The most recent strike brings the death toll of the campaign to at least 87 people. Lawmakers have sought more answers about the attacks and their legal justification, and whether U.S. forces were ordered to launch a follow-up strike following a September attack even after the Pentagon knew of survivors.

Though Hegseth compared the alleged drug smugglers to Al-Qaida terrorists, experts have noted significant differences between the two foes and the efforts to combat them.

Hegseth’s remarks came after the Trump administration released its new national security strategy, one that paints European allies as weak and aims to reassert America’s dominance in the Western Hemisphere.

During the speech, Hegseth also discussed the need to check China’s rise through strength instead of conflict. He repeated Trump’s vow to resume nuclear testing on an equal basis as China and Russia — a goal that has alarmed many nuclear arms experts. China and Russia haven’t conducted explosive tests in decades, though the Kremlin said it would follow the U.S. if Trump restarted tests.
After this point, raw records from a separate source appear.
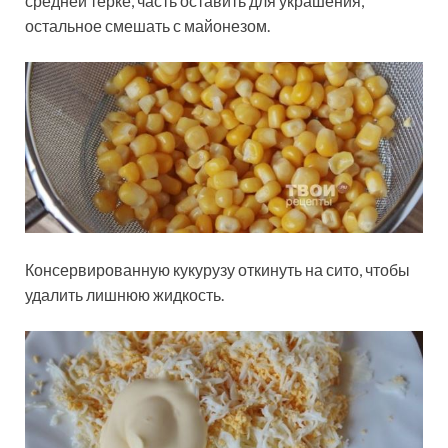
средней терке, часть оставить для украшения,
остальное смешать с майонезом.
Консервированную кукурузу откинуть на сито, чтобы
удалить лишнюю жидкость.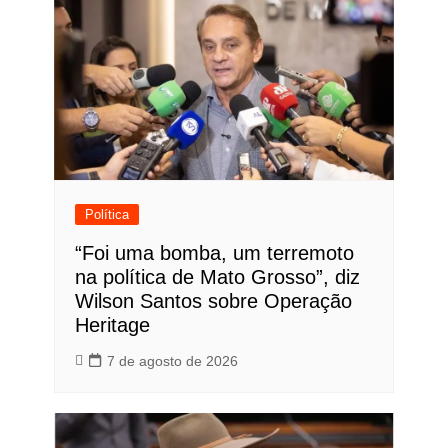
Política
“Foi uma bomba, um terremoto
na política de Mato Grosso”, diz
Wilson Santos sobre Operação
Heritage
7 de agosto de 2026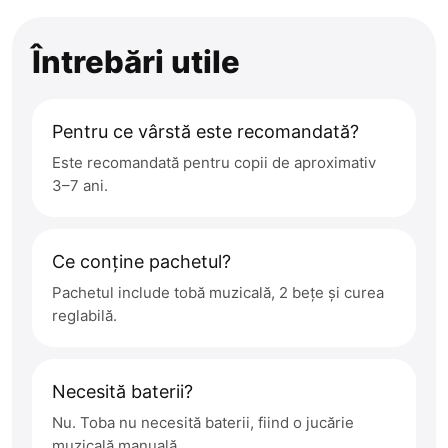
Întrebări utile
Pentru ce vârstă este recomandată?
Este recomandată pentru copii de aproximativ
3–7 ani.
Ce conține pachetul?
Pachetul include tobă muzicală, 2 bețe și curea
reglabilă.
Necesită baterii?
Nu. Toba nu necesită baterii, fiind o jucărie
muzicală manuală.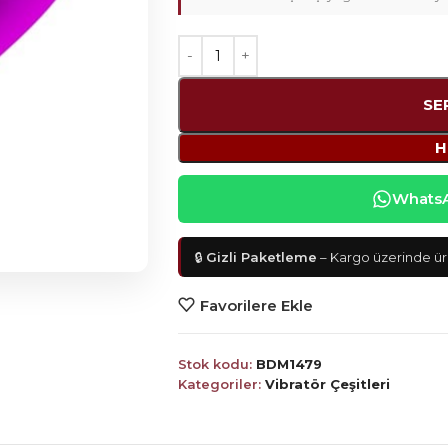
SE
H
WhatsAp
🔒
Gizli Paketleme
– Kargo üzerinde ürü
Favorilere Ekle
Stok kodu:
BDM1479
Kategoriler:
Vibratör Çeşitleri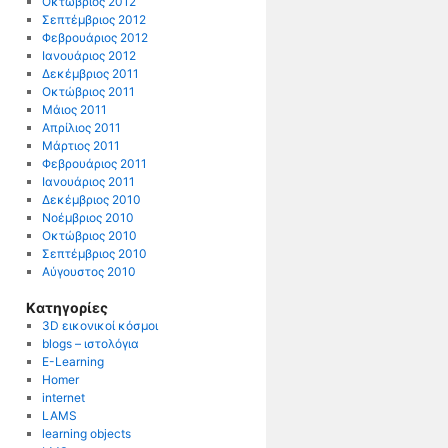
Οκτώβριος 2012
Σεπτέμβριος 2012
Φεβρουάριος 2012
Ιανουάριος 2012
Δεκέμβριος 2011
Οκτώβριος 2011
Μάιος 2011
Απρίλιος 2011
Μάρτιος 2011
Φεβρουάριος 2011
Ιανουάριος 2011
Δεκέμβριος 2010
Νοέμβριος 2010
Οκτώβριος 2010
Σεπτέμβριος 2010
Αύγουστος 2010
Kατηγορίες
3D εικονικοί κόσμοι
blogs – ιστολόγια
E-Learning
Homer
internet
LAMS
learning objects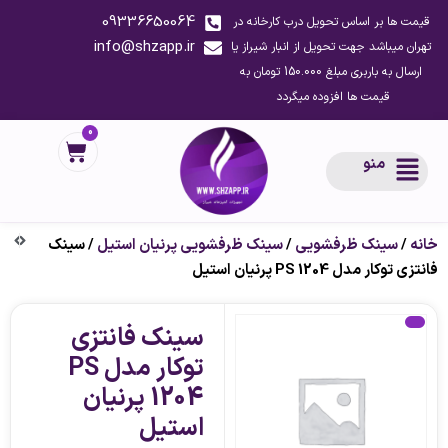
09336650064
قیمت ها بر اساس تحویل درب کارخانه در
info@shzapp.ir
تهران میباشد جهت تحویل از انبار شیراز یا
ارسال به باربری مبلغ 150.000 تومان به
قیمت ها افزوده میگردد
0
منو
خانه
/
سینک ظرفشویی
/
سینک ظرفشویی پرنیان استیل
/ سینک
فانتزی توکار مدل PS 1204 پرنیان استیل
سینک فانتزی
توکار مدل PS
1204 پرنیان
استیل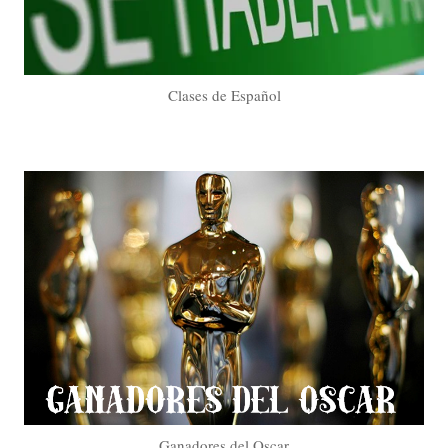
Clases de Español
Ganadores del Oscar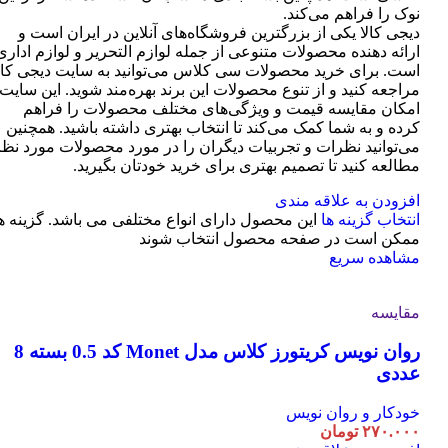
نوک را فراهم می‌کند.
دیجی کالا یکی از بزرگترین فروشگاه‌های آنلاین در ایران است و
ارائه دهنده محصولات متنوعی از جمله لوازم التحریر و لوازم اداری
است. برای خرید محصولات سی کلاس می‌توانید به سایت دیجی کال
مراجعه کنید و از تنوع محصولات این برند بهره‌مند شوید. این سایت
امکان مقایسه قیمت و ویژگی‌های مختلف محصولات را فراهم
کرده و به شما کمک می‌کند تا انتخاب بهتری داشته باشید. همچنین
می‌توانید نظرات و تجربیات دیگران را در مورد محصولات مورد نظر
مطالعه کنید تا تصمیم بهتری برای خرید خودتان بگیرید.
افزودن به علاقه مندی
انتخاب گزینه ها
این محصول دارای انواع مختلفی می باشد. گزینه ه
ممکن است در صفحه محصول انتخاب شوند
مشاهده سریع
مقایسه
روان نویس کریتورز کلاس مدل Monet کد 0.5 بسته 8
عددی
خودکار و روان نویس
۲۷۰.۰۰۰
تومان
The speech was delivered at the Reagan National Defense Forum at the Ronald Reagan Presidential Foundation and Institute in California, an event which brings together top national security experts from around the country. Hegseth used the visit to argue that Trump is Reagan’s “true and rightful heir” when it comes to muscular foreign policy.

By contrast, Hegseth criticized Republican leaders in the years since Reagan for supporting wars in the Middle East and democracy-building efforts that didn’t work. He also blasted those who have argued that climate change poses serious challenges to military readiness.

“The war department will not be distracted by democracy building, interventionism, undefined wars, regime change, climate change, woke moralizing and feckless nation building,” he said.